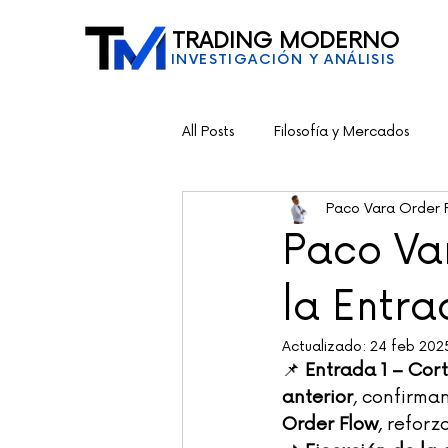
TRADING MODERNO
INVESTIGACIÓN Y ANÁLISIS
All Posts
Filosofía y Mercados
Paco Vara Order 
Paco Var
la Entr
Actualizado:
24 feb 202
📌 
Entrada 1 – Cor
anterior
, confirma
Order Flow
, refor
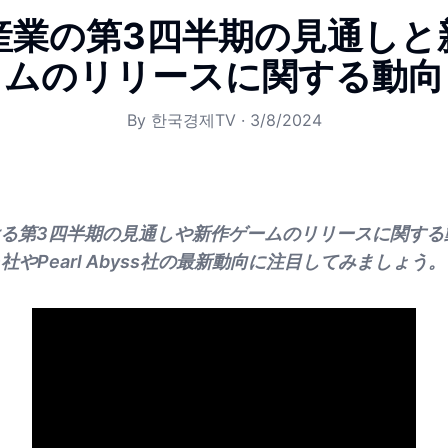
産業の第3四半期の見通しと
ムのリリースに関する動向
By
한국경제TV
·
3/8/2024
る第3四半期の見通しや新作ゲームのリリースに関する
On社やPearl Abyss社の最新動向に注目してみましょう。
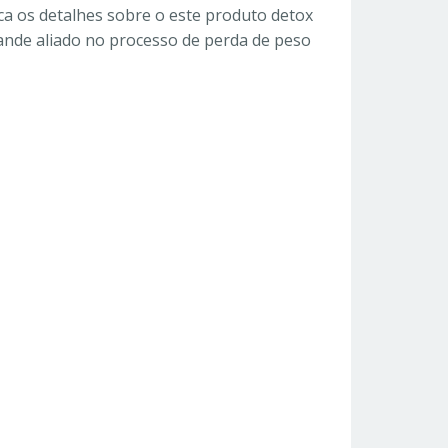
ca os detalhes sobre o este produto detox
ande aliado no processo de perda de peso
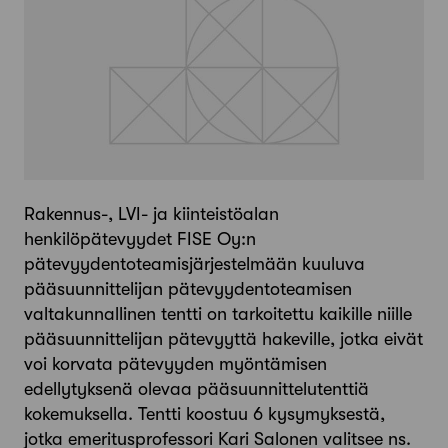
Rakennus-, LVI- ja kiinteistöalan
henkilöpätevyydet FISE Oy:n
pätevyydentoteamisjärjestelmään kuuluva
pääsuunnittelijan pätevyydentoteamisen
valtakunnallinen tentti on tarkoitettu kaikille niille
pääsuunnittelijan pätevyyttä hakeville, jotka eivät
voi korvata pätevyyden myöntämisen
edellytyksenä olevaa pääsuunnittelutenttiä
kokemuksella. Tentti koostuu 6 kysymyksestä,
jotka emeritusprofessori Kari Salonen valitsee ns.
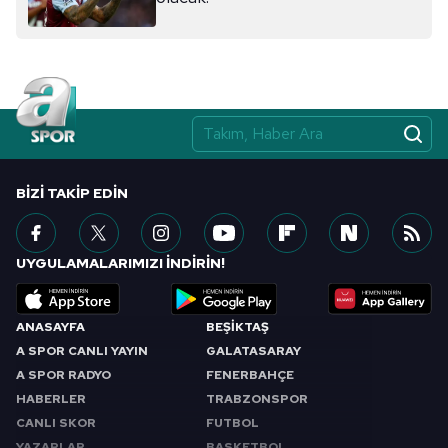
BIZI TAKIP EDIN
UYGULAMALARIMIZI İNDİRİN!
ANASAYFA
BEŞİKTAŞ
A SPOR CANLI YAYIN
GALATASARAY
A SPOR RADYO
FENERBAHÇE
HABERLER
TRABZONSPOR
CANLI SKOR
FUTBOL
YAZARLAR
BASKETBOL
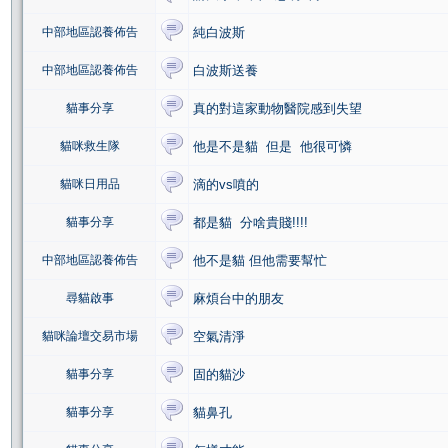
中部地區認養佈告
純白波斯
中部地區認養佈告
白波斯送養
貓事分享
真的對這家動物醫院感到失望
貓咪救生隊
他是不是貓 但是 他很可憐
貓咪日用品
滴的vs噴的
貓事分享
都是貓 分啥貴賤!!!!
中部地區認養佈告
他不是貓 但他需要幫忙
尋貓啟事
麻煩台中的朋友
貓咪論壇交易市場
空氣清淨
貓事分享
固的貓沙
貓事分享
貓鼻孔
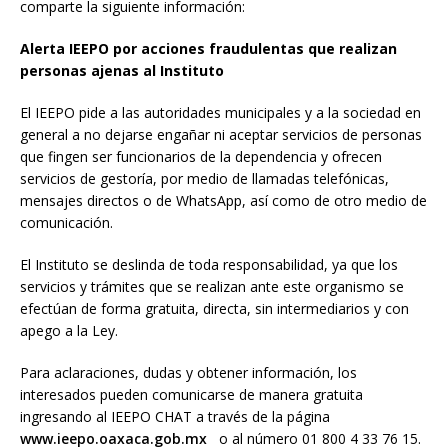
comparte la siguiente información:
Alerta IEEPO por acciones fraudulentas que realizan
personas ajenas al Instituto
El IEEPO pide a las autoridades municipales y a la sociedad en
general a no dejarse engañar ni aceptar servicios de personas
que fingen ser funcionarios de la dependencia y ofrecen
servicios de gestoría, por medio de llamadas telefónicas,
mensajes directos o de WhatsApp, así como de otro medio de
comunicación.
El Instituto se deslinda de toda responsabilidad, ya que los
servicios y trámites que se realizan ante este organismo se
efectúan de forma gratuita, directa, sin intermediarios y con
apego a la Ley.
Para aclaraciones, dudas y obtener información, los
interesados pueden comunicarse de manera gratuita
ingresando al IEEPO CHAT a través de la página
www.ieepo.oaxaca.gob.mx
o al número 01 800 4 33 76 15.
++++++
**WHAT THIS TASK INVOLVES:**
Please give the material above again in full, with no pictures in your version.

**RESPONSE TO THE TASK:**
TRADING MODERNO
INVESTIGACIÓN Y ANÁLISIS
All Posts
Filosofía y Mercados
Paco Vara Order 
Paco Var
la Entr
Actualizado:
24 feb 202
📌 
Entrada 1 – Cor
anterior
, confirma
Order Flow
, refor
産業の第3四半期の見通しと
ムのリリースに関する動向
By
한국경제TV
·
3/8/2024
る第3四半期の見通しや新作ゲームのリリースに関する
On社やPearl Abyss社の最新動向に注目してみましょう。
ca os detalhes sobre o este produto detox
ande aliado no processo de perda de peso
Rakennus-, LVI- ja kiinteistöalan
henkilöpätevyydet FISE Oy:n
pätevyydentoteamisjärjestelmään kuuluva
pääsuunnittelijan pätevyydentoteamisen
valtakunnallinen tentti on tarkoitettu kaikille niille
pääsuunnittelijan pätevyyttä hakeville, jotka eivät
voi korvata pätevyyden myöntämisen
edellytyksenä olevaa pääsuunnittelutenttiä
kokemuksella. Tentti koostuu 6 kysymyksestä,
jotka emeritusprofessori Kari Salonen valitsee ns.
BIZI TAKIP EDIN
UYGULAMALARIMIZI İNDİRİN!
ANASAYFA
BEŞİKTAŞ
A SPOR CANLI YAYIN
GALATASARAY
A SPOR RADYO
FENERBAHÇE
HABERLER
TRABZONSPOR
CANLI SKOR
FUTBOL
YAZARLAR
BASKETBOL
中部地區認養佈告
純白波斯
中部地區認養佈告
白波斯送養
貓事分享
真的對這家動物醫院感到失望
貓咪救生隊
他是不是貓 但是 他很可憐
貓咪日用品
滴的vs噴的
貓事分享
都是貓 分啥貴賤!!!!
中部地區認養佈告
他不是貓 但他需要幫忙
尋貓啟事
麻煩台中的朋友
貓咪論壇交易市場
空氣清淨
貓事分享
固的貓沙
貓事分享
貓鼻孔
comparte la siguiente información:
Alerta IEEPO por acciones fraudulentas que realizan
personas ajenas al Instituto
El IEEPO pide a las autoridades municipales y a la sociedad en
general a no dejarse engañar ni aceptar servicios de personas
que fingen ser funcionarios de la dependencia y ofrecen
servicios de gestoría, por medio de llamadas telefónicas,
mensajes directos o de WhatsApp, así como de otro medio de
comunicación.
El Instituto se deslinda de toda responsabilidad, ya que los
servicios y trámites que se realizan ante este organismo se
efectúan de forma gratuita, directa, sin intermediarios y con
apego a la Ley.
Para aclaraciones, dudas y obtener información, los
interesados pueden comunicarse de manera gratuita
ingresando al IEEPO CHAT a través de la página
www.ieepo.oaxaca.gob.mx
o al número 01 800 4 33 76 15.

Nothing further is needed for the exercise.